Densmore’s work has earned him a reputation as a dedicated, influential researcher in the design automation community. He is widely recognized for his work making tools to help create computation in living cells, and his research is far-reaching, with applications in biosensors, biomaterials, and biomedicine. It uses methods from the area of semiconductor research for electronic computing.
DAC’s Under 40 Innovators Award recognizes design automation innovators in industry, research labs, startups, and academia who have made outstanding contributions to the discipline and society. These contributions can include commercial products, software, or hardware systems and algorithms.
The Under 40 Innovator award excites Densmore—who has participated in DAC since 2002—for its potential to bring engineering disciplines together. “The award highlights how applicable electrical and computer engineering concepts can be toward biomedical engineering areas like synthetic biology,” he says.
The award nomination came from Clem Karl, an ENG professor and chair of the electrical and computer engineering department, and four colleagues outside of Boston University: Alberto Sangiovanni-Vincentelli (University of California, Berkeley), Luca Carloni (Columbia University), Soha Hassoun (Tufts University), and Dennis Sylvester (University of Michigan).
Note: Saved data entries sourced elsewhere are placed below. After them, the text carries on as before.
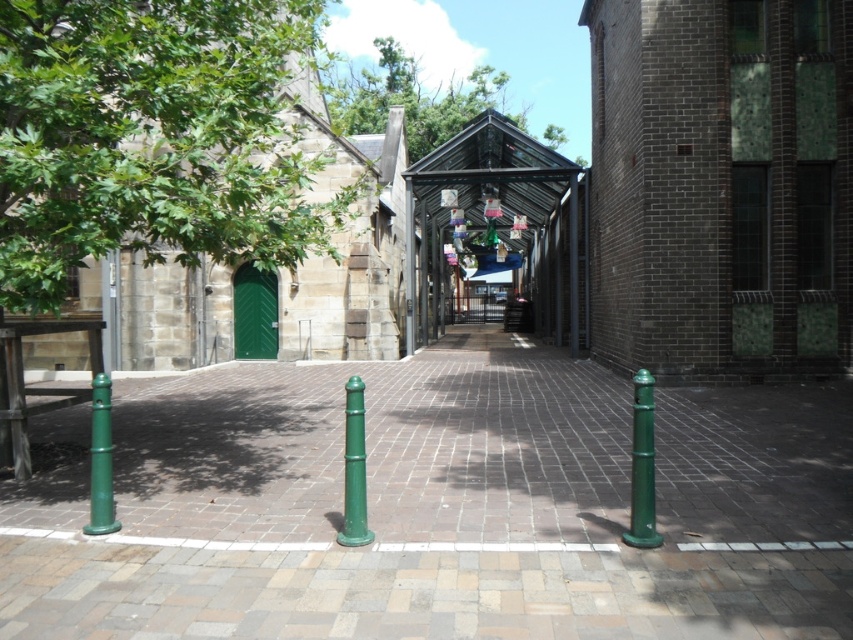 You are a delivery person carrying a package that requires a 2 meter clearance between the green matte post at center and the green matte post at left. Can you safely pass through the space between them?

The distance between the green matte post at center and the green matte post at left is 1.81 meters, which is less than the required 2 meters clearance. Therefore, you cannot safely pass through the space between them.

You are a delivery person with a cart that requires a 120 feet clearance to maneuver safely. You need to pass between the green polished concrete pavement at center and the green leafy tree at upper center. Is the distance sufficient for your cart?

The distance between the green polished concrete pavement at center and the green leafy tree at upper center is 118.24 feet, which is less than the required 120 feet clearance. Therefore, the cart cannot safely maneuver through this path.

What are the coordinates of the green leafy tree at upper left in the image?

The green leafy tree at upper left is located at coordinates [152,138].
An accomplished researcher, Densmore holds numerous appointments and awards. He is head of the National Science Foundation’s Living Computing Project and a senior member of the Institute of Electrical and Electronics Engineers and the Association for Computing Machinery. His accolades include the NSF CAREER Award, BU Ignition Award, and BU College of Engineering Early Career Excellence Award. He holds a PhD from the University of California, Berkeley.